Cómo evitar que los calentadores de baño se conviertan en un peligro
Instalar lámparas infrarrojas en el baño es algo arriesgado si no se tiene cuidado. Hay vapor y condensación por todas partes, y el agua siempre encuentra formas de llegar al sistema eléctrico. Si el aislamiento falla, se producen corrientes de fuga. Y cuando se trata de una barra para toallas, donde uno toca con la piel húmeda, ese es un riesgo que simplemente no se puede asumir.
Aislar adecuadamente
La verdadera batalla se libra en el punto donde el elemento calefactor se conecta con el chasis de la lámpara. Utilizamos aislantes cerámicos de alta temperatura en los extremos de las lámparas para mantener todo seguro. Estos materiales son excelentes porque no dejan de funcionar solo porque estén húmedos.
Pero los aislantes no son suficientes. También hay que sellar los cables. Utilizamos tubos termorretráctiles o revestimientos de silicona. ¿Por qué? Porque el agua es muy astuta: utiliza la acción capilar para penetrar en los terminales de los cables.
Siempre recomiendo usar cables con doble aislamiento. Asegúrese de que estén diseñados para soportar el calor que genera la lámpara. No hay nada peor que que la cubierta del cable se derrita y deje los cables expuestos.
El problema de la humedad
La mayoría de estas lámparas utilizan vidrio de cuarzo. Este material no conduce electricidad, lo cual es bueno, pero tiene un punto débil: la suciedad.

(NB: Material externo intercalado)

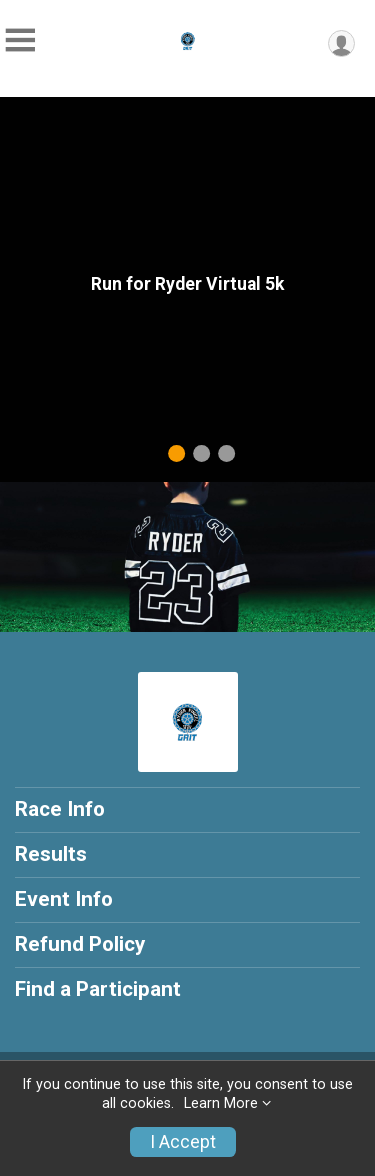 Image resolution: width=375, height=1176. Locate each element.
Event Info (64, 899)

El polvo y las impurezas se mezclan con el vapor y forman una película conductora en la superficie del vidrio.
Eso es lo que causa los cortocircuitos: la electricidad encuentra un camino a través del aislante y provoca arcos eléctricos.
Para evitar esto, utilizamos vidrio pulido o revestimientos especiales que hacen que el agua se acumule y se drene. Pero aquí está el compromiso: si se utiliza un revestimiento más grueso para mayor seguridad, se podría perder algo de calor. Es un equilibrio, pero la seguridad siempre tiene prioridad.
La red de seguridad
Seamos honestos: ningún aislamiento es perfecto. Al final, algo fallará.
Por eso, es indispensable conectar estas lámparas a un circuito equipado con un RCD o GFCI. También conectamos el chasis a tierra. Piénselo como su póliza de seguro. Si algún componente se daña o la humedad logra penetrar, el interruptor se activará de inmediato. Así, lo que podría ser un desastre se convierte en un problema que se puede solucionar en cinco minutos, en lugar de dejar que la barra para toallas siga funcionando con electricidad peligrosa.